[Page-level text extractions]
=== Begin Enclosure ===

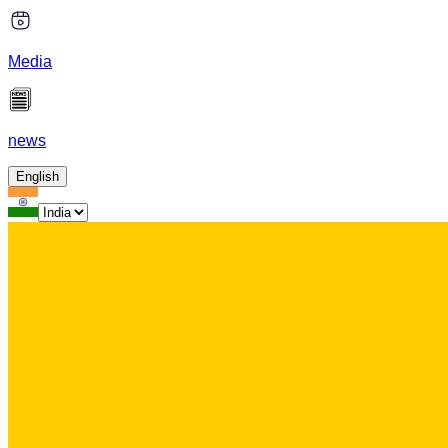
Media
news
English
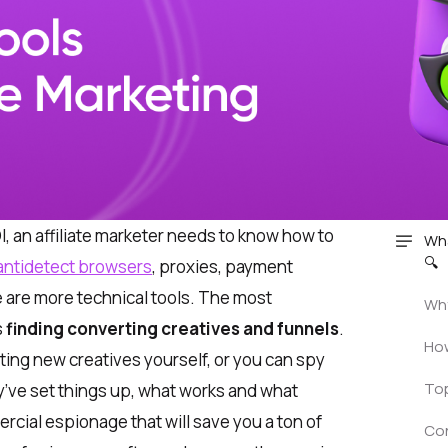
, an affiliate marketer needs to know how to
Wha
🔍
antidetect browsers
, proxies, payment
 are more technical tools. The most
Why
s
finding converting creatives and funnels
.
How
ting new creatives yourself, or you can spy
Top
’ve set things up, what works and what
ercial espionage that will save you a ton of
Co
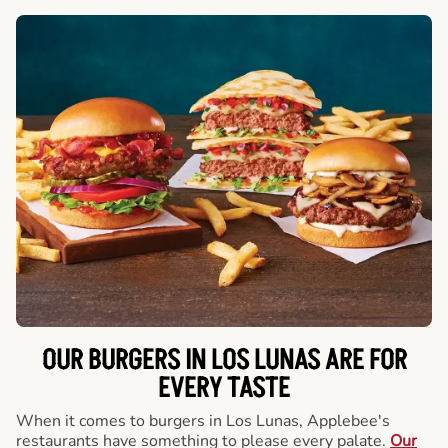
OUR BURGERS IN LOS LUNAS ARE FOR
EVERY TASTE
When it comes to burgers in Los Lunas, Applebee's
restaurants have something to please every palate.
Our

=== End Enclosure ===
=== Begin Enclosure ===

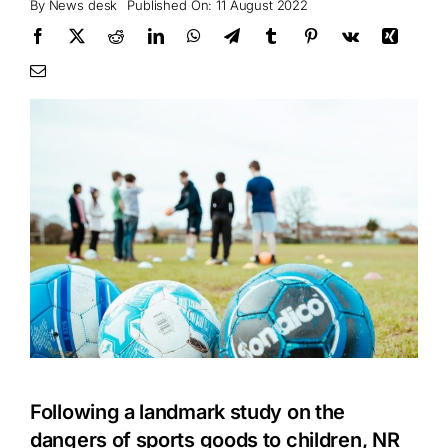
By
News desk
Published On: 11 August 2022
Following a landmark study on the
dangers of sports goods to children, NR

=== End Enclosure ===
=== Begin Enclosure ===

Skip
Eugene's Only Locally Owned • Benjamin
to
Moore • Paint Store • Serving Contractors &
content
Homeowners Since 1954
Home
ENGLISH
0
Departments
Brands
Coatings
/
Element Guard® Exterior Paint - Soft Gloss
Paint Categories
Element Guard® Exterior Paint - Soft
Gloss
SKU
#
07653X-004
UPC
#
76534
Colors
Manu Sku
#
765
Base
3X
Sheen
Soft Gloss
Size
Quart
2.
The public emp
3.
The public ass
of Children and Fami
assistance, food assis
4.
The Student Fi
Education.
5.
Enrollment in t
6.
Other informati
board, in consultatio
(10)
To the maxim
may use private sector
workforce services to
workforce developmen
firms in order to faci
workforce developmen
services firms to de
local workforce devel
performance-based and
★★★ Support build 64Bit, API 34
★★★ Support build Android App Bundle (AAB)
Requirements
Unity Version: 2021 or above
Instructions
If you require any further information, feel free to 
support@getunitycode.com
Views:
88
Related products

=== End Enclosure ===

Required work: Return only the lines between the one holding "Requirements" and the one holding "Related products", inclusive, exactly as they appear above.

Completed exercise:
Requirements
Unity Version: 2021 or above
Instructions
If you require any further information, feel free to 
support@getunitycode.com
Views:
88
Related products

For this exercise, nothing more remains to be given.